Transcribe the data below verbatim from the line with "Tarjeta de Crédito iO" to the line with "02/01/2023 - 16:24". Include both of those lines.

---------- Records shown

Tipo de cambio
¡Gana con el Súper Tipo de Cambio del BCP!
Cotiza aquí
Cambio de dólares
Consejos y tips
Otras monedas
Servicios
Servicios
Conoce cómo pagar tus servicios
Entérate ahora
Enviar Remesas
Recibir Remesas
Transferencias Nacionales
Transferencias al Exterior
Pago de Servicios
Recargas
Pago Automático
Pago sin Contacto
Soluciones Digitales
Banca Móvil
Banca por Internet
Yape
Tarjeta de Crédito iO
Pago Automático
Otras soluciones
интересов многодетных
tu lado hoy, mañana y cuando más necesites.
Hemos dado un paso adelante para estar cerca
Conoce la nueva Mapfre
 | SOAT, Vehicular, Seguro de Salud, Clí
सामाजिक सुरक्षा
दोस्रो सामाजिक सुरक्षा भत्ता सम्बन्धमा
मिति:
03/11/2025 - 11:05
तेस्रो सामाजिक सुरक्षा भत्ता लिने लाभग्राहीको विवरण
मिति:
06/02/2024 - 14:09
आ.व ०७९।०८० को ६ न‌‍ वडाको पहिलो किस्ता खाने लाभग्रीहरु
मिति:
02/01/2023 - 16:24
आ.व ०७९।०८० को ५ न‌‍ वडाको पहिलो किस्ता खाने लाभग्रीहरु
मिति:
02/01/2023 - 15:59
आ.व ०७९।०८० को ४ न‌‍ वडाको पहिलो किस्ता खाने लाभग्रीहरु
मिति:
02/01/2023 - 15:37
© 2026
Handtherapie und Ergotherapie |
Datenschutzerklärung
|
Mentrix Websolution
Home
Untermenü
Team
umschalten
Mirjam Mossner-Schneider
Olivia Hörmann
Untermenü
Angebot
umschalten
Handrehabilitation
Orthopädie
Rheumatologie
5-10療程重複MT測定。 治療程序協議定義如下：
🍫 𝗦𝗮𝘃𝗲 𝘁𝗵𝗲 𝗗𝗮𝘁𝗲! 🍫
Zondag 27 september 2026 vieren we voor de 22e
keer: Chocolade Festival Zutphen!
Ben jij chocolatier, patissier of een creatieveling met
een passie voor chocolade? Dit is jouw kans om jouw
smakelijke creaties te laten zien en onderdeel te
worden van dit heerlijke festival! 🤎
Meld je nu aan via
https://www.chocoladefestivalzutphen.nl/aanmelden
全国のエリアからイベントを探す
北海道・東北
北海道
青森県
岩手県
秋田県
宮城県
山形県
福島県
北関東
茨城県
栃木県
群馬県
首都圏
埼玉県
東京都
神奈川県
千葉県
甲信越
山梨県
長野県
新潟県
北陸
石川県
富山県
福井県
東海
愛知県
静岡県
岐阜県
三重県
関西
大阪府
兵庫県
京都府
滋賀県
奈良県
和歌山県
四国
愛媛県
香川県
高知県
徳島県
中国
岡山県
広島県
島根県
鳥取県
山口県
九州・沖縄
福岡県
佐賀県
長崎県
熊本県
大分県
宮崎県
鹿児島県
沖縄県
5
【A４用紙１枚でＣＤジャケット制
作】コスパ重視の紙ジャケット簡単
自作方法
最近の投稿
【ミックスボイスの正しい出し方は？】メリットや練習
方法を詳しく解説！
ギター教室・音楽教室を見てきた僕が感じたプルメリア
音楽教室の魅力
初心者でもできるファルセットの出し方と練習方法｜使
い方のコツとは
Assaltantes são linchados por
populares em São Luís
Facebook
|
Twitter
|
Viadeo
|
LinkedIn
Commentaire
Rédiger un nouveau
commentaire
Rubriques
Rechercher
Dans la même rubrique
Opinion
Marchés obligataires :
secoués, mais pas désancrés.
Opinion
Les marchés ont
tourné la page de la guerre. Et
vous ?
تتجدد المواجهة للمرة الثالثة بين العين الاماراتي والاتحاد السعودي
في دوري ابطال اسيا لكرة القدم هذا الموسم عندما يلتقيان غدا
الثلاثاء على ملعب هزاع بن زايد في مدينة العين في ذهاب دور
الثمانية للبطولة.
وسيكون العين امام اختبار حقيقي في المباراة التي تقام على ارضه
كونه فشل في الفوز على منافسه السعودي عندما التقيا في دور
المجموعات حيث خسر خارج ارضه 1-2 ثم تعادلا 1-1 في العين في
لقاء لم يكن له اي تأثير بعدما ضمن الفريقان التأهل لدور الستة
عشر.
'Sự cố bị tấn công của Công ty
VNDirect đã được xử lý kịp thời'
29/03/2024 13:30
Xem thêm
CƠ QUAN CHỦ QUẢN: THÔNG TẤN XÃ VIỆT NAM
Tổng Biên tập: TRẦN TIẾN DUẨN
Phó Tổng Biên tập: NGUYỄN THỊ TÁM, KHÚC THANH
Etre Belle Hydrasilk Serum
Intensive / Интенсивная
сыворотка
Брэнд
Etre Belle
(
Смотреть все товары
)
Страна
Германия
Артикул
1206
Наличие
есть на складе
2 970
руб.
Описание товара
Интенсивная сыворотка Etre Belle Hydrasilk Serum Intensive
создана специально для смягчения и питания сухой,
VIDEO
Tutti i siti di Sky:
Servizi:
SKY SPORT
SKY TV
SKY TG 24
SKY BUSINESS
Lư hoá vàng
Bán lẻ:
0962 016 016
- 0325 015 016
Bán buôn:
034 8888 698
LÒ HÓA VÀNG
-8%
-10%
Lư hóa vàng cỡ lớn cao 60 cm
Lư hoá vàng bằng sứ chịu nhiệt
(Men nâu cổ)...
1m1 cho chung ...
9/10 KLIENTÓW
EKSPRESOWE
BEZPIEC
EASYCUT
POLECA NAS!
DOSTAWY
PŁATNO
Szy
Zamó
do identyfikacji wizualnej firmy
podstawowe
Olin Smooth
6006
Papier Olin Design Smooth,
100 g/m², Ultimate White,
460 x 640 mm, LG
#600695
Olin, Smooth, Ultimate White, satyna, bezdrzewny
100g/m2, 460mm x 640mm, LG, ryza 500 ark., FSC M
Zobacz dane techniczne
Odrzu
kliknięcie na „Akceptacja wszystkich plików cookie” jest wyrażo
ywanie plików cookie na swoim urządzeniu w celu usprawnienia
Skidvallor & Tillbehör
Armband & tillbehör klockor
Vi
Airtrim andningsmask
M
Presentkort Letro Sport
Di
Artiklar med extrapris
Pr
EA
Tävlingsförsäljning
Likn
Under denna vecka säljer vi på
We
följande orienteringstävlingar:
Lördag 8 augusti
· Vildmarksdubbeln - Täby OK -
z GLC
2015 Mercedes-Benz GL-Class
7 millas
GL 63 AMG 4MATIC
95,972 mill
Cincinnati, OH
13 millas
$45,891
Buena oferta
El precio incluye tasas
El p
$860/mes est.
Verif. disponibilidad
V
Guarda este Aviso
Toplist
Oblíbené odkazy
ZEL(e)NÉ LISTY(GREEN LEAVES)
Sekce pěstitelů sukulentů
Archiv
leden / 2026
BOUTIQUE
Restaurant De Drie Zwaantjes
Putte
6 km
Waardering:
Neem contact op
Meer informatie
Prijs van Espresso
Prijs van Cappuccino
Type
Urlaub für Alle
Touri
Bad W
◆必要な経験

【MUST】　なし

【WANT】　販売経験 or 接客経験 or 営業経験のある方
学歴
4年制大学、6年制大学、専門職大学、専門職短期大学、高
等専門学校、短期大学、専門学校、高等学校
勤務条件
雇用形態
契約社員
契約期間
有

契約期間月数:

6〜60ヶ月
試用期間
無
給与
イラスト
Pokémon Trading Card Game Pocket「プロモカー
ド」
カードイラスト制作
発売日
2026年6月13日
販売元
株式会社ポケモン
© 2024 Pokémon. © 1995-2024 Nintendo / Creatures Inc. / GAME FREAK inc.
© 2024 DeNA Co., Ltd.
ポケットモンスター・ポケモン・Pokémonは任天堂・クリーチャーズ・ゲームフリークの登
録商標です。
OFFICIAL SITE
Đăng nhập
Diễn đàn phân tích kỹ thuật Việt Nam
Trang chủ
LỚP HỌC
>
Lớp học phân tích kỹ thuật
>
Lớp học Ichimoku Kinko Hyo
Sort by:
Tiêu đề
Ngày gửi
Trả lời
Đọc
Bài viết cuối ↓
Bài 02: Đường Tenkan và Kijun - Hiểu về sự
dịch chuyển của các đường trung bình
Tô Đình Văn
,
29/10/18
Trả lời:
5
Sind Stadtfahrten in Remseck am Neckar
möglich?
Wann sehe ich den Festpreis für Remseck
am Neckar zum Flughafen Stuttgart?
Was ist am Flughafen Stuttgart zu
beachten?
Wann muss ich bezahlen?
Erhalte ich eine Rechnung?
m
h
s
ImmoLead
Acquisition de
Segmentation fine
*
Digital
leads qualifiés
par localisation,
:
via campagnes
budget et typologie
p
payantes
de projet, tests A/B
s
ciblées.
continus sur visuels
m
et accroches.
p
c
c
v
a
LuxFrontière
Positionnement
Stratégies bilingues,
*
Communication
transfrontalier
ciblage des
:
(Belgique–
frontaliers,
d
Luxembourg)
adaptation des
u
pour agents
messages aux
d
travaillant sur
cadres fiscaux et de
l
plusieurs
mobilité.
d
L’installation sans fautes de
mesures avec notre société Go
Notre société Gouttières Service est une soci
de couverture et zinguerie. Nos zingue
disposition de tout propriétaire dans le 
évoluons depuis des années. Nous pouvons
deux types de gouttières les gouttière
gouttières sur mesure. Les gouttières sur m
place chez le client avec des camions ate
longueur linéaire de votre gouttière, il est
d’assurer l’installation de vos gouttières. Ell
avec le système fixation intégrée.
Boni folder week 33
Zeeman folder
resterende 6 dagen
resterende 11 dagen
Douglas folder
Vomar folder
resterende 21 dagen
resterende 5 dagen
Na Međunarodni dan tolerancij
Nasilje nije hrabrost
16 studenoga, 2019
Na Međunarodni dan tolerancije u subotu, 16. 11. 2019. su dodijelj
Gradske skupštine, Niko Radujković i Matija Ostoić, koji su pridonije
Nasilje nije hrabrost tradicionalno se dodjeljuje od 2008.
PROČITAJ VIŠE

--------------------

- **Problem solution**:
Tarjeta de Crédito iO
Pago Automático
Otras soluciones
интересов многодетных
tu lado hoy, mañana y cuando más necesites.
Hemos dado un paso adelante para estar cerca
Conoce la nueva Mapfre
 | SOAT, Vehicular, Seguro de Salud, Clí
सामाजिक सुरक्षा
दोस्रो सामाजिक सुरक्षा भत्ता सम्बन्धमा
मिति:
03/11/2025 - 11:05
तेस्रो सामाजिक सुरक्षा भत्ता लिने लाभग्राहीको विवरण
मिति:
06/02/2024 - 14:09
आ.व ०७९।०८० को ६ न‌‍ वडाको पहिलो किस्ता खाने लाभग्रीहरु
मिति:
02/01/2023 - 16:24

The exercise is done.